Undeterred, the little black sheep hurried to the second-biggest sheep. “Baa! Baa!” he called to her. “Oh, Mother Sheep, the farmer is gone! A hungry lion is in the barnyard, looking for us! We must gather the other sheep and go! Please listen to me!” he pleaded.
The ewe took one look at the little lamb’s black fleece, turned up her nose, and snapped, “The lies you tell sicken me, little black sheep. Do not speak to me.”
The little black sheep was discouraged, but he was still hopeful that the other lambs might yet listen to him. He rushed to them. “Baa! Baa!” he cried. “Oh, Brothers and Sisters, there is a huge, hungry lion in the barnyard! We must go!”
The young lambs looked at their snow-white fleece, looked at the little black lamb’s fleece, and laughed in his face. “Little black sheep, your fleece is too dark; we cannot listen to you,” they replied. “Do not speak to us.”

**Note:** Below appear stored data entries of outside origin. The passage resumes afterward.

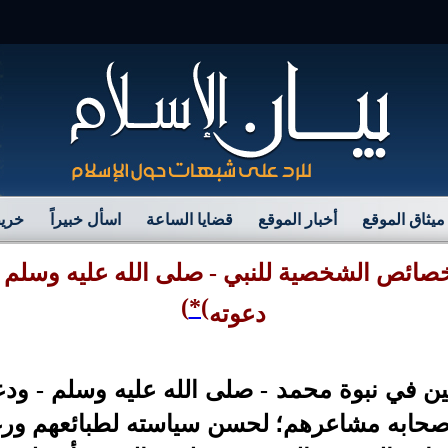
مرح
ميثاق الموقع
أخبار الموقع
قضايا الساعة
اسأل خبيراً
خريط
خصائص الشخصية للنبي - صلى الله عليه وسلم -
)
)*
دعوته
 في نبوة محمد - صلى الله عليه وسلم - ودع
حابه مشاعرهم؛ لحسن سياسته لطبائعهم ورغبا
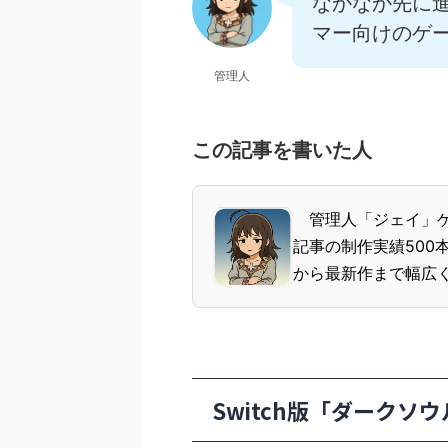
なかなか先に
マー向けのゲ
管理人
この記事を書いた人
管理人「ジェイ」ゲー
記事の制作実績500
から最新作まで幅広くプ
Switch版「ダークソ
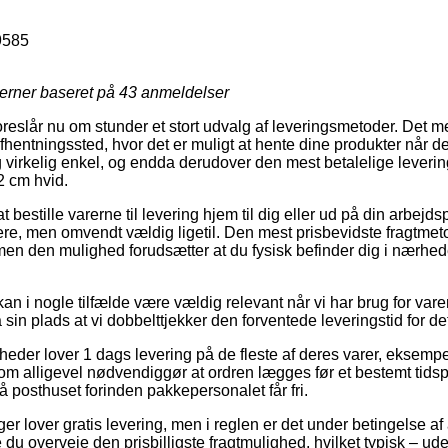
9585
jerner baseret på
43
anmeldelser
oreslår nu om stunder et stort udvalg af leveringsmetoder. Det me
 afhentningssted, hvor det er muligt at hente dine produkter når d
 virkelig enkel, og endda derudover den mest betalelige leveri
 cm hvid.
 bestille varerne til levering hjem til dig eller ud på din arbejd
re, men omvendt vældig ligetil. Den mest prisbevidste fragtmeto
men den mulighed forudsætter at du fysisk befinder dig i nærhe
an i nogle tilfælde være vældig relevant når vi har brug for var
 sin plads at vi dobbelttjekker den forventede leveringstid for 
eder lover 1 dags levering på de fleste af deres varer, eksem
 alligevel nødvendiggør at ordren lægges før et bestemt tidsp
å posthuset forinden pakkepersonalet får fri.
ger lover gratis levering, men i reglen er det under betingelse af
lle du overveje den prisbilligste fragtmulighed, hvilket typisk – u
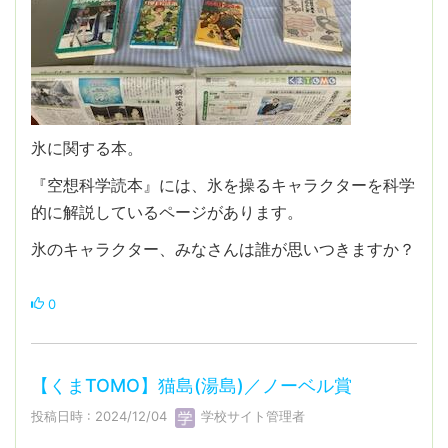
氷に関する本。
『空想科学読本』には、氷を操るキャラクターを科学
的に解説しているページがあります。
氷のキャラクター、みなさんは誰が思いつきますか？
0
【くまTOMO】猫島(湯島)／ノーベル賞
投稿日時 : 2024/12/04
学校サイト管理者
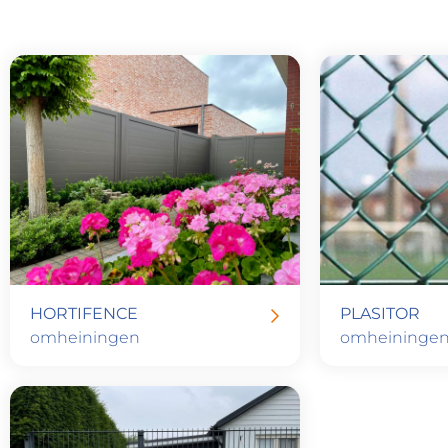
HORTIFENCE
PLASITOR
omheiningen
omheininge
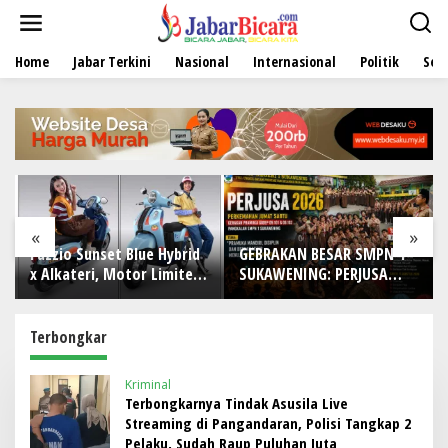
L
e
w
Home
Jabar Terkini
Nasional
Internasional
Politik
Sen
a
t
i
k
e
k
o
n
t
e
«
»
n
Fazzio Sunset Blue Hybrid
GEBRAKAN BESAR SMPN 1
x Alkateri, Motor Limited
SUKAWENING: PERJUSA
Edition Buat Nyempurnain
2026 TEMPA KARAKTER,
Look Retro-Future Lo
DISIPLIN, DAN JIWA
KEPANDUAN SISWA
Terbongkar
Kriminal
Terbongkarnya Tindak Asusila Live
Streaming di Pangandaran, Polisi Tangkap 2
Pelaku, Sudah Raup Puluhan Juta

Deeply saddened, but still determined to warn the others, the little black lamb raced about the pen, telling the other sheep about the hungry lion in the barnyard. One by one, they all looked at his black fleece, turned up their noses, and refused to listen to him. Able to hear the lion approaching, and aware that he could no longer stay to convince the others to come away with him, the little black sheep fled from the farm.
The other sheep stayed behind, laughing to each other about the foolish little black sheep who had the left the comfort and safety of the pasture. They laughed and laughed and laughed until midnight, when the little black lamb would have become invisible to their eyes. The hungry lion was just as invisible, and he snuck into the sheep’s pen and devoured each and every last one.